Preparation Time: 10 minutes
Cooking Time: 15 minutes
Serving Size: Serves 4
Ingredients
- 1 medium green cabbage, finely shredded
- 3 tbsp Irish butter
- 1 tsp caraway seeds
- Salt, to taste
- Freshly ground black pepper, to taste
- Optional: A small splash of apple cider vinegar
Instructions
- Prepare the cabbage: Remove any tough outer leaves and the core. Finely shred the cabbage into thin ribbons.
- Toast the caraway: Heat a large pan over medium heat and dry-toast the caraway seeds for 1–2 minutes until fragrant.
- Add butter: Add the butter to the pan and allow it to melt gently.
- Cook the cabbage: Add the shredded cabbage and toss to coat evenly in the butter. Cook for 10–15 minutes, stirring occasionally, until tender but still bright green and slightly crisp.

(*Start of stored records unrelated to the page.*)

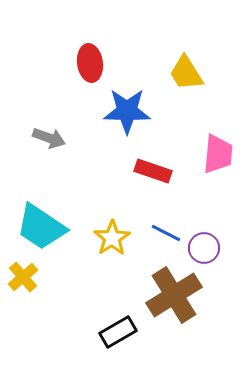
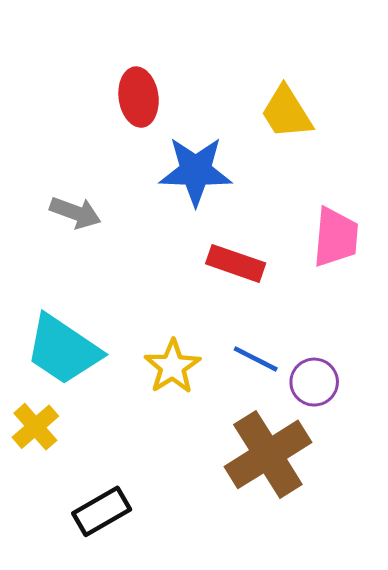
black rectangle: (118, 332) -> (102, 511), moved

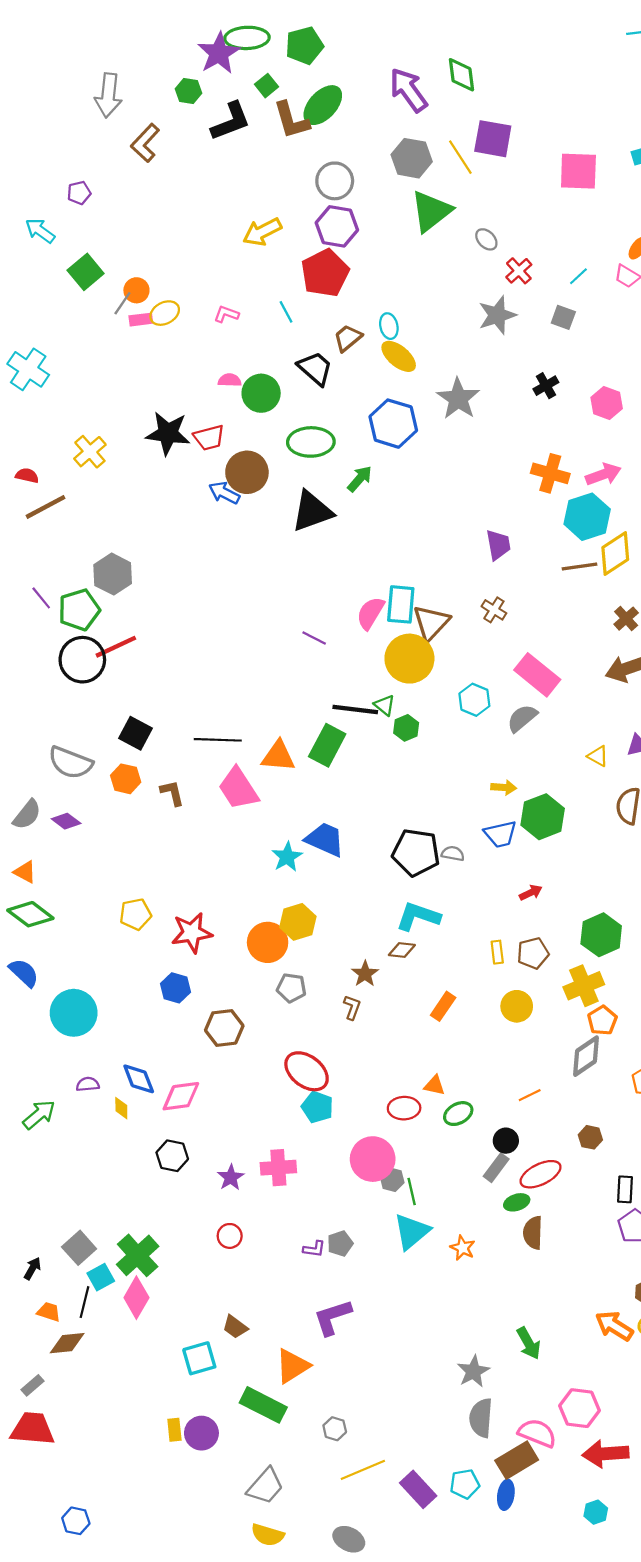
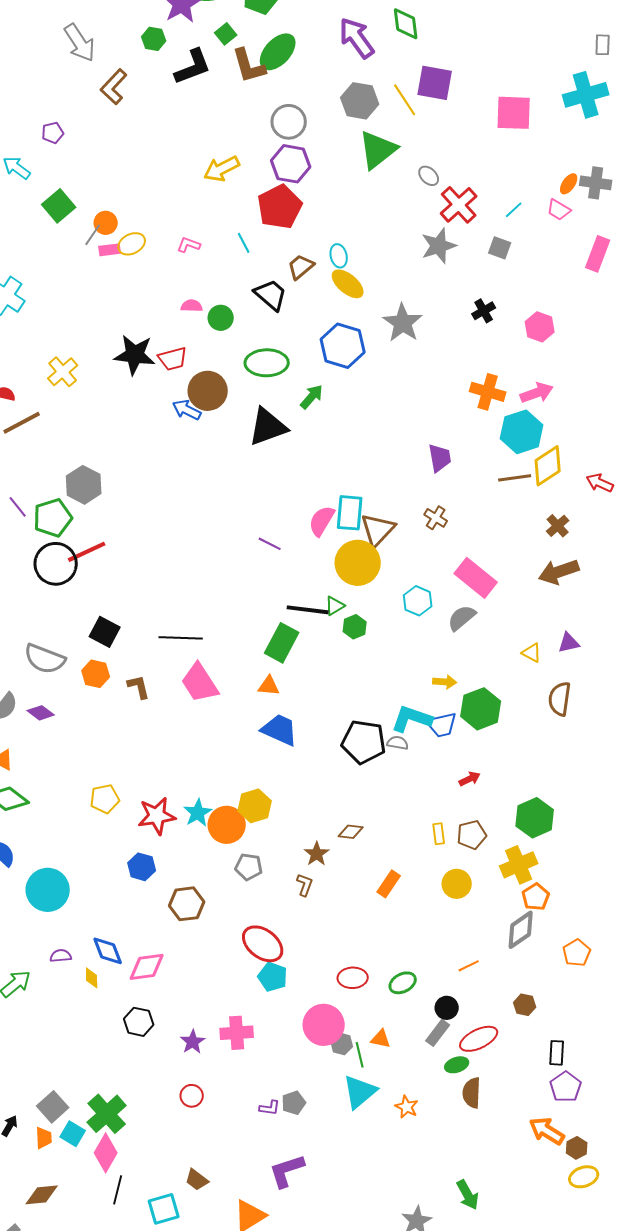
gray arrow: (108, 95) -> (80, 43), turned -39
red cross: (519, 271) -> (459, 205), size x1.5
green circle: (261, 393) -> (221, 318), size x0.7
green triangle: (385, 705) -> (335, 606), turned 50
orange triangle: (278, 756) -> (269, 686), moved, size x0.7
cyan star: (287, 857) -> (198, 813), moved
cyan L-shape: (418, 916) -> (412, 719), moved
orange triangle: (434, 1085) -> (381, 1039), moved
cyan square: (101, 1277) -> (73, 1134), turned -30
black line: (84, 1302) -> (118, 1190), moved
orange trapezoid: (49, 1312) -> (44, 1138), moved, turned 70
orange arrow: (614, 1326) -> (547, 1131), moved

- Season and finish: Season with salt and freshly ground black pepper. If desired, add a small splash of apple cider vinegar to brighten the flavor.
- Serve: Serve hot as a buttery side dish alongside boiled bacon, roast chicken, or traditional Irish sausages.
Cooking Tip
For extra richness, stir in a final knob of butter just before serving. Keep the heat moderate to prevent overcooking — the cabbage should remain soft yet slightly crisp.